FullSizeRender (14)During the summer of 1992, I saw the actor John Malkovich. In person. He’s the actor who plays one of the old guys in the movie, Red. The weirdest old guy in the movie, if that helps you place him. He’s also the actor who played Lenny in Of Mice and Men alongside Gary Sinise. He also played the presidential assassin of In the Line of Fire who was eventually hunted down by Clint Eastwood. He played himself in Being John Malkovich, a photojournalist in Cambodia in The Killing Fields and a downright, really bad, despicable man in Dangerous Liaisons. Nearly all of Malkovich’s movies contain unique characters that the actor is able to pull off in the most believable way. He has been in loads of other films, but these are the ones that to me exemplify his ability to capture idiosyncratic characters believably.

Notice that I say I saw John Malkovich. I did not approach him. I did not speak to him. I merely leered. My husband and I and another couple were having coffee at the Farmer’s Market on a cool, sparkling morning in Los Angeles. There were probably foodstuffs and produce to purchase somewhere in the market, but we were just there to hang out. As we sat there, I noticed a scruffy, shabbily-dressed man hastily walk by. I immediately recognized him.

“That was John Malkovich,” I quietly told my friends. They discreetly and slowly turned to confirm it, and yes, oh my gosh, that is him, they said. He continued walking into an open-air newspaper stand/bookstore next to the scattering of tables and chairs that we occupied. I followed, surprising myself with my sense of daring and willingness to annoy. He looked at some magazines or newspapers in the bookstore and gathered no attention.

Based on the characters he so effectively portrayed in films, I was a little scared of him. Sure, he had only been acting when he shot the two men point-blank in In the Line of Fire, but my only exposure to the actor at that point had been in seeing him play characters fit to be feared. Even in Of Mice and Men, Lenny is sweet and unknowing; however, he is also, in the end, a murderer.

In addition, it was clearly obvious Malkovich did not want to be bothered. He didn’t want to be recognized. His incognito dress seemed to indicate that: wrinkled beige cotton or linen tunic and loose-fitting painter’s pants, a doo rag, sunglasses. It seems he was also carrying a satchel or bag slung across his body like a shield to protect him from those pesky and annoying star-crazed fans. What would I say to him anyway? Nice weather we’re having, isn’t it?

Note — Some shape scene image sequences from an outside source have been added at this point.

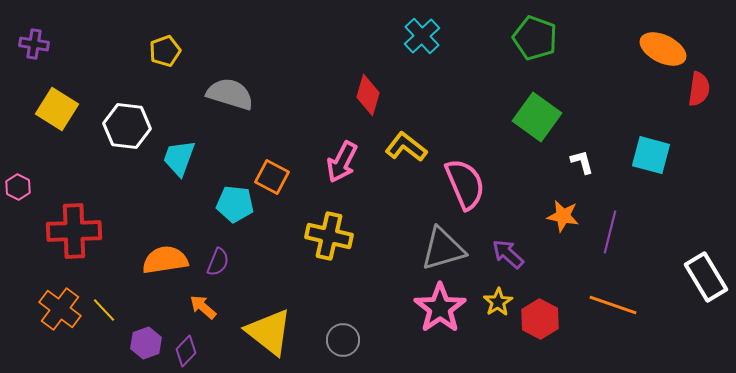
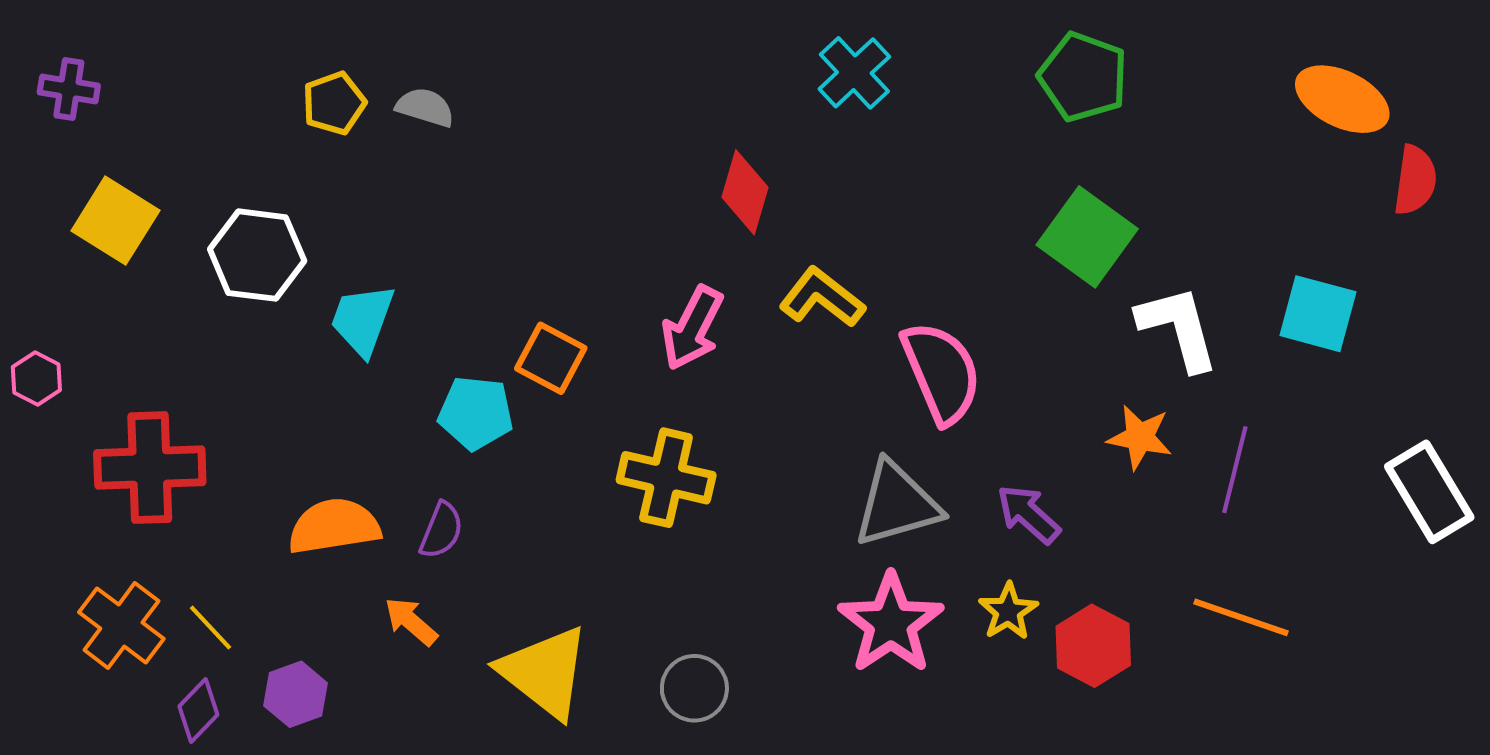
gray semicircle: (230, 94) -> (425, 107), moved, size x0.6
white L-shape: (582, 162) -> (1178, 328), size x1.8
white rectangle: (706, 277) -> (1429, 492), moved
purple diamond: (186, 351) -> (198, 711), moved

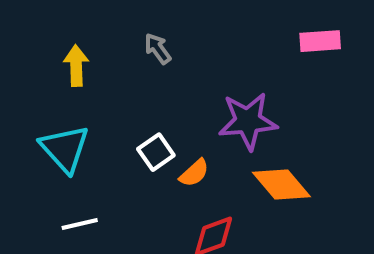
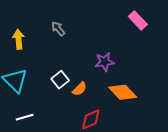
pink rectangle: (320, 41) -> (138, 20), turned 54
purple star: (248, 121) -> (105, 62), size x0.7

My fear kept me from asking for the obligatory photograph. I had left my camera at the table with my friends so going to get it after asking for a photo would, I speculated, turn the casual encounter into more of an event than Malkovich would tolerate. True, I could have retrieved the camera before asking for a photograph, but I didn’t consider that because, as an annoying, star-crazed fan, I wasn’t thinking clearly. Besides, he might have that plastic gun on him that he made by hand in his seedy apartment back when he was trying to murder the president.

So I just eyed him from about twelve feet away, pretending to scan the headlines on a carousel rack of newspapers at the store’s edge. It was enough. I had seen “the” John Malkovich, a big-time celebrity in the flesh. It was my own personal brush with someone else’s fame.

Now, whenever I see Malkovich in a movie, I think about our near encounter. Pretty famous guy. Well-respected. Should have asked for a photograph. He probably would have acquiesced and been an interesting person to have what would most likely have been an uninteresting conversation with. Oh, well. Usually now when I see him in a movie, I say to my husband,“Hey, there’s my friend, John Malkovich.” And then without lifting our eyes from the screen, we chuckle, and continue watching the movie.